Together they have inserted a gene into a harmless form of bacteria to help it remain the nose and cause an immune response, with the first person given the drop at the NIHR Southampton Clinical Research Facility recently.
It is hoped the enhanced ‘friendly’ bacteria, known as Neisseria lactamica (Nlac), will protect against its close cousin, Neisseria meningitidis (N.meningitidis), the strain responsible for causing a severe type of meningitis.
Around 10% of adults carry N.meningitidis in the back of their nose and throat with no signs or symptoms. However, in some people it can invade the bloodstream and cause life-threatening bacterial infections including meningitis and blood poisoning, known as septicaemia.
Meningitis occurs in people of all age groups but affects mainly infants, young children and the elderly.

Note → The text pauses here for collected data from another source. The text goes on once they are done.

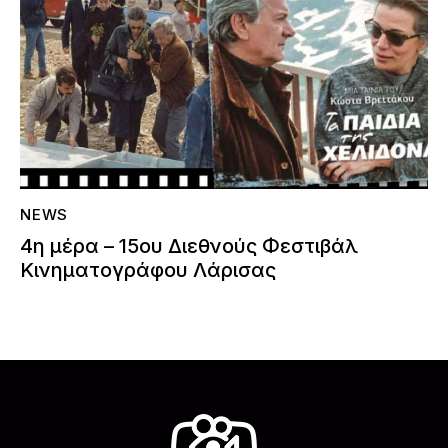
NEWS
4η μέρα – 15ου Διεθνούς Φεστιβάλ
Κινηματογράφου Λάρισας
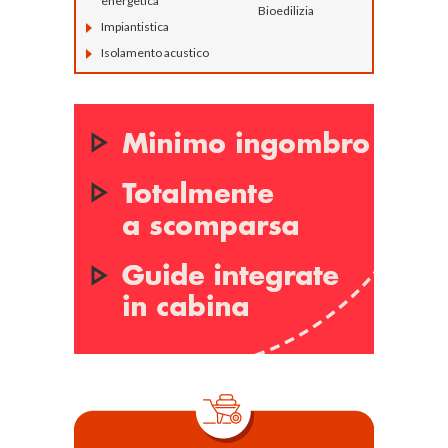
energetica
Bioedilizia
Impiantistica
Isolamento acustico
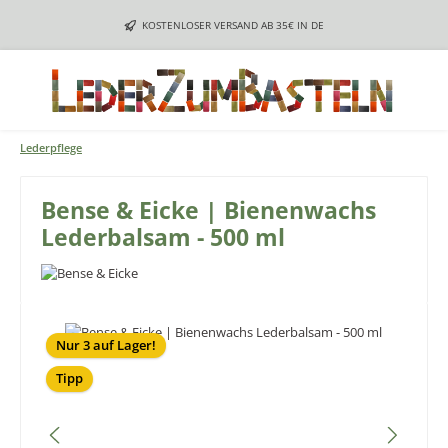
Zum Hauptinhalt springen
KOSTENLOSER VERSAND AB 35€ IN DE
Lederpflege
Bense & Eicke | Bienenwachs
Lederbalsam - 500 ml
Bildergalerie überspringen
Nur 3 auf Lager!
Tipp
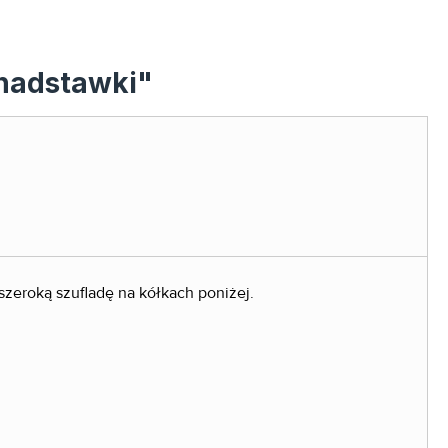
 nadstawki"
zeroką szufladę na kółkach poniżej.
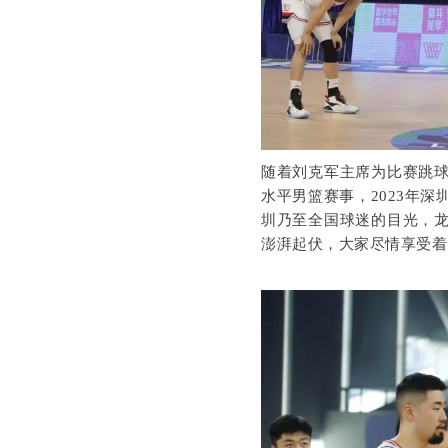
随着刘克军主席为比赛跳
水平男篮赛事，2023年
圳乃至全国球迷的目光，
澎湃起伏，大家尽情享受着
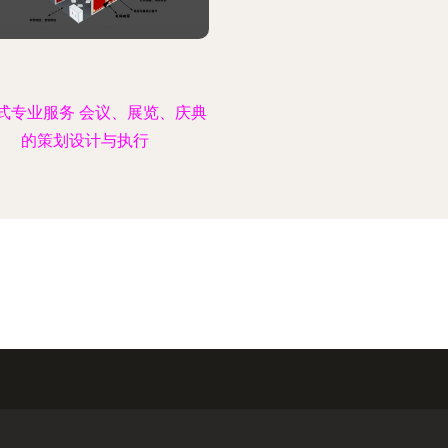
式专业服务 会议、展览、庆典
的策划设计与执行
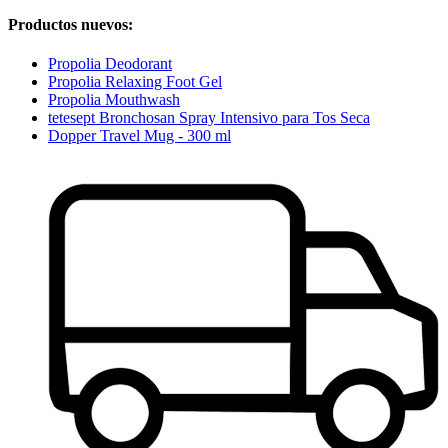
Productos nuevos:
Propolia Deodorant
Propolia Relaxing Foot Gel
Propolia Mouthwash
tetesept Bronchosan Spray Intensivo para Tos Seca
Dopper Travel Mug - 300 ml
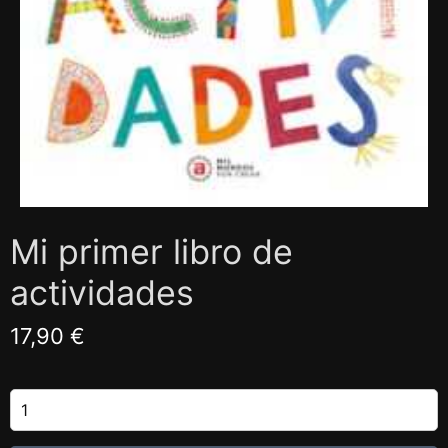
Mi primer libro de
actividades
17,90 €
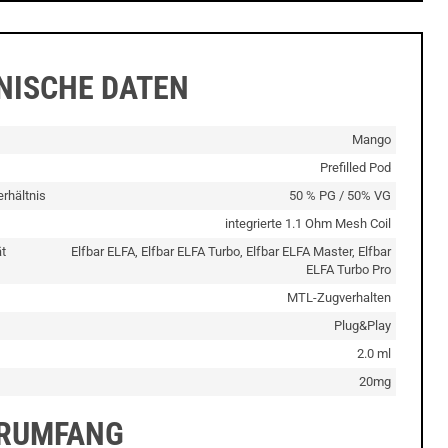
NISCHE DATEN
Mango
Prefilled Pod
rhältnis
50 % PG / 50% VG
integrierte 1.1 Ohm Mesh Coil
t
Elfbar ELFA, Elfbar ELFA Turbo, Elfbar ELFA Master, Elfbar
ELFA Turbo Pro
MTL-Zugverhalten
Plug&Play
2.0 ml
20mg
ERUMFANG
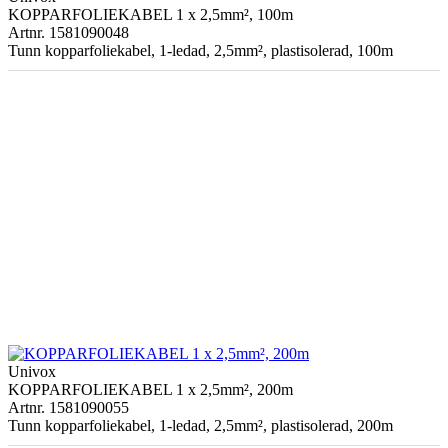
KOPPARFOLIEKABEL 1 x 2,5mm², 100m
Artnr. 1581090048
Tunn kopparfoliekabel, 1-ledad, 2,5mm², plastisolerad, 100m
Univox
KOPPARFOLIEKABEL 1 x 2,5mm², 200m
Artnr. 1581090055
Tunn kopparfoliekabel, 1-ledad, 2,5mm², plastisolerad, 200m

Meningococcal meningitis, which is a bacterial form of the disease and is responsible for 1,500 cases a year in the UK, can cause death in as little as four hours from the onset of symptoms.
In a previous study, Prof Read’s team found inoculating adults with unmodified Nlac resulted in it settling harmlessly in the nose of a third of recipients and prevented them carrying N.meningitidis at the same time.
They hope genetically enhancing the bacteria with a ‘sticky’ surface protein from N.meningitidis will increase its ability to reside in the nose and generate a strong immune response that protects against the meningitis-causing bacteria.